### Goal of the exercise
Starting from the first line below, count every line holding the word "Module", then state the total alone.
****************************************
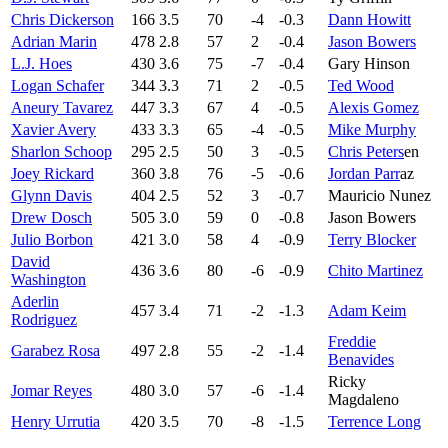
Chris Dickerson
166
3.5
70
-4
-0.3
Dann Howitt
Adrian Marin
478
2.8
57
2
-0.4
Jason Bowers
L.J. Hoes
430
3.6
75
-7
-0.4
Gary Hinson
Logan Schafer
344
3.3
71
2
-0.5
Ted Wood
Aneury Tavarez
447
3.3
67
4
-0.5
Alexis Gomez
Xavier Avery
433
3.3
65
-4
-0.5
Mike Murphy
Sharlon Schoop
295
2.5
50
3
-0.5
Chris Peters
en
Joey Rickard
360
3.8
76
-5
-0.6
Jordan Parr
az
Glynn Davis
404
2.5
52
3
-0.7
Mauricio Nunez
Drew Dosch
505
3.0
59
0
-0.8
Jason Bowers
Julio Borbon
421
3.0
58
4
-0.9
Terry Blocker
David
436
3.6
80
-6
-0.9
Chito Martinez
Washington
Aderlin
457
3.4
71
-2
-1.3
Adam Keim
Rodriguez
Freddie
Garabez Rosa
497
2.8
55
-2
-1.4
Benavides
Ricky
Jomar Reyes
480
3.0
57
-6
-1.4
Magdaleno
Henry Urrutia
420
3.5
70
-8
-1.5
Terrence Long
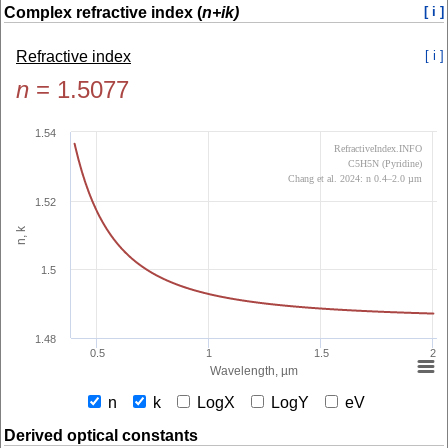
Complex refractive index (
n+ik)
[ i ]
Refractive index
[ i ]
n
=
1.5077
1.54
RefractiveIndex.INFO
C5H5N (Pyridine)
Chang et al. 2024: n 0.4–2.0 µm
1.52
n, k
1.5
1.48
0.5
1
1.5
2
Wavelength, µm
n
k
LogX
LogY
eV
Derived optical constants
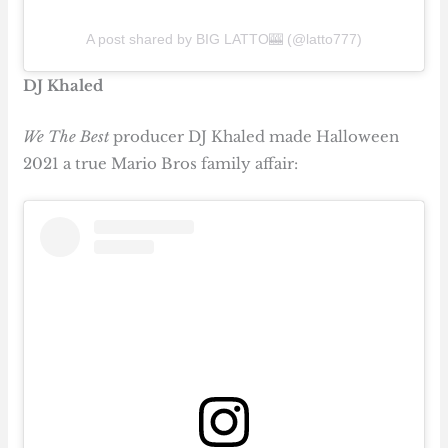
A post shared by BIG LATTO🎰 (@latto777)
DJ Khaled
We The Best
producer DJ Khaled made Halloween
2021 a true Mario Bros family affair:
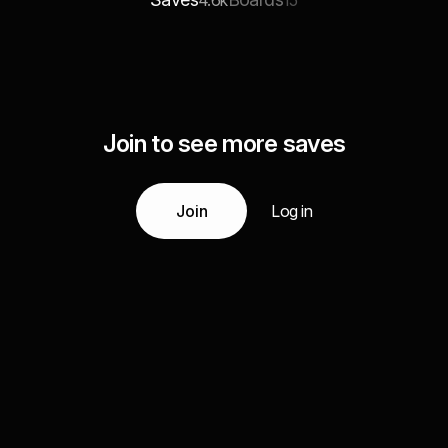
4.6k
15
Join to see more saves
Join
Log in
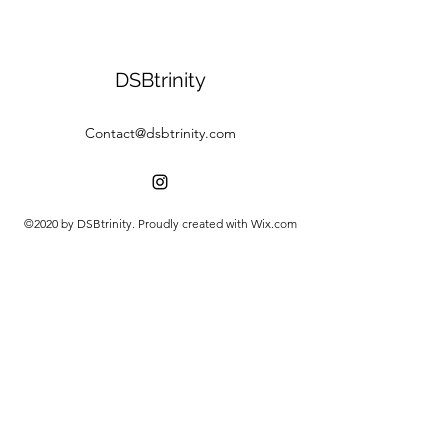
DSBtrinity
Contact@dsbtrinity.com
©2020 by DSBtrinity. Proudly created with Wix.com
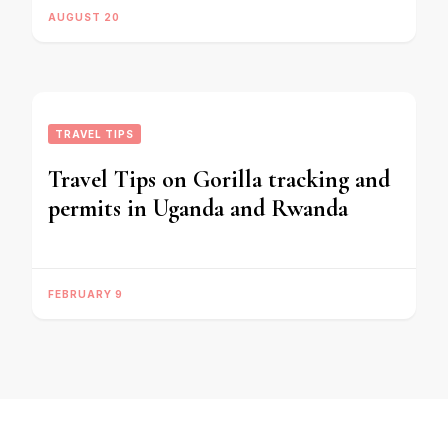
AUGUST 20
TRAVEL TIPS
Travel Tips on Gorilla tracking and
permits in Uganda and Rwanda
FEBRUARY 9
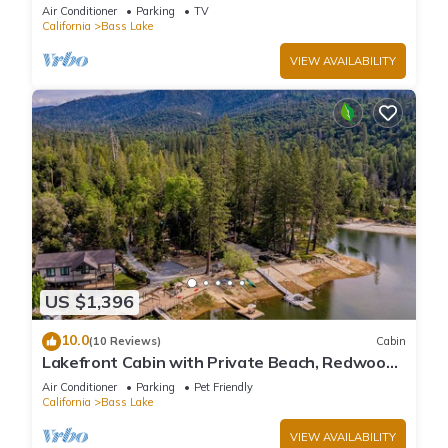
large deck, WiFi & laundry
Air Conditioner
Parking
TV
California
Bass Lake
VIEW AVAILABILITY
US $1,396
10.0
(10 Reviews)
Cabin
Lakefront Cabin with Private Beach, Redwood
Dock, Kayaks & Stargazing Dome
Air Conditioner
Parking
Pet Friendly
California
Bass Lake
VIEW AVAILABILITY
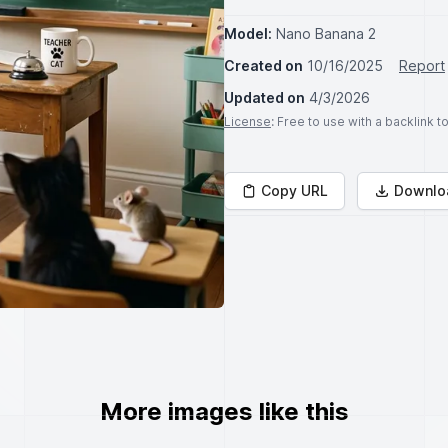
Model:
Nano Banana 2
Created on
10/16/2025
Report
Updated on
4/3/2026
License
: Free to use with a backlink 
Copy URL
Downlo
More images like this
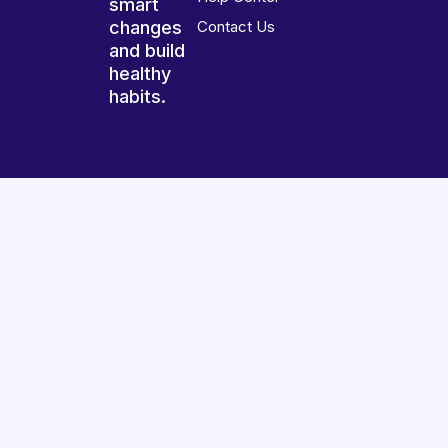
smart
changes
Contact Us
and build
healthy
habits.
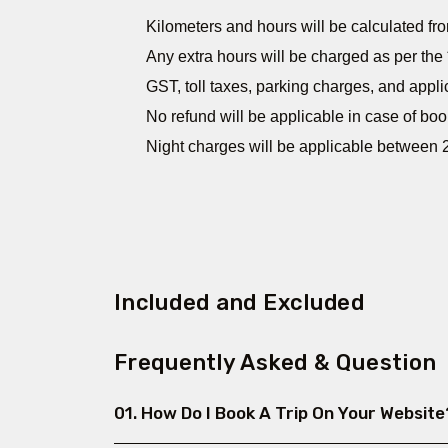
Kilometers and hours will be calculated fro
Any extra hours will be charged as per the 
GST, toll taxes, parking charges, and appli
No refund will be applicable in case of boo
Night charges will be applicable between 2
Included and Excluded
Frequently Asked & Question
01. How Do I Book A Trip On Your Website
****************************************
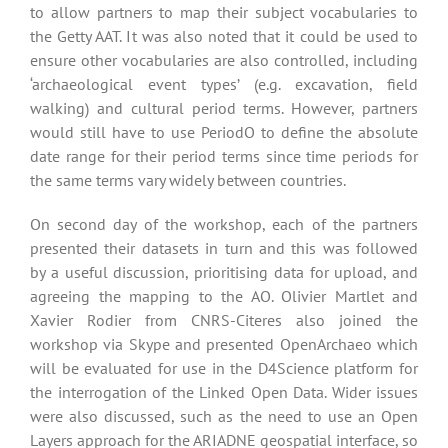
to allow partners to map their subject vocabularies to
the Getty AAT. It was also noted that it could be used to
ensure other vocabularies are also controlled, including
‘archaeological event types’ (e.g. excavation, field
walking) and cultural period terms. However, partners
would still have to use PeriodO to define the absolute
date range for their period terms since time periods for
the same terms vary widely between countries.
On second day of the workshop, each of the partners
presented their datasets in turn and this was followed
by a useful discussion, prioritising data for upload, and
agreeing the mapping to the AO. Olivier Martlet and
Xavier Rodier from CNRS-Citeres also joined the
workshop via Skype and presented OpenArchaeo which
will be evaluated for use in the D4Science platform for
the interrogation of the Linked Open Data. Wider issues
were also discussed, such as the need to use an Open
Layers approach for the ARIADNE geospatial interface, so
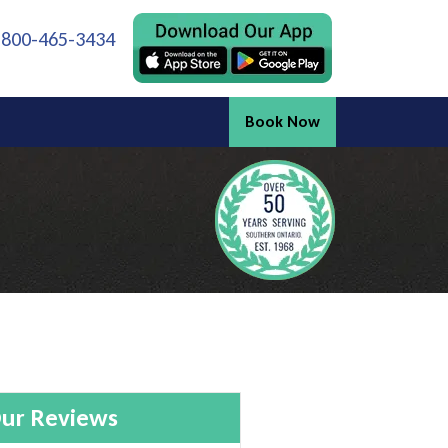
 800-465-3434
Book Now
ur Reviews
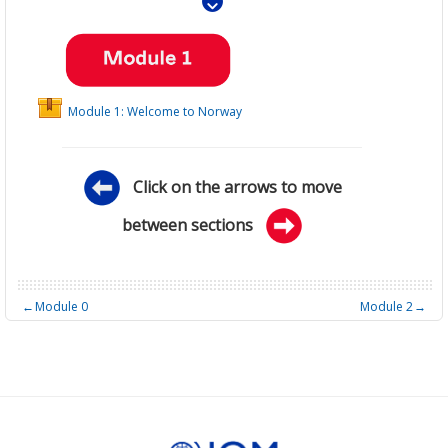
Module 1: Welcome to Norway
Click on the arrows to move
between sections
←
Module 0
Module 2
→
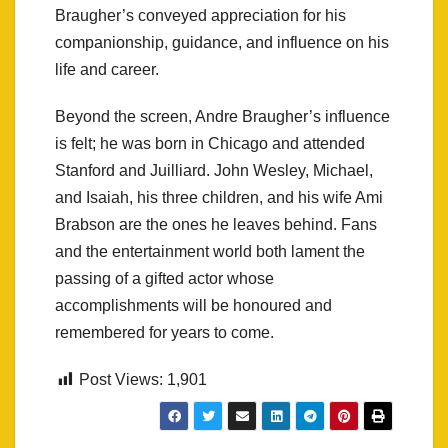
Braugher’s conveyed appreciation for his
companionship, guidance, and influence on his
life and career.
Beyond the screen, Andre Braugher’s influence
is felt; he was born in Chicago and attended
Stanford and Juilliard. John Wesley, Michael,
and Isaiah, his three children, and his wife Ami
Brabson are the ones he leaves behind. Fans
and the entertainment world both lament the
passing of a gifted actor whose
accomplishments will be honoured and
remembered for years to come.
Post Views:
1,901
****************************************
### Worked solution
3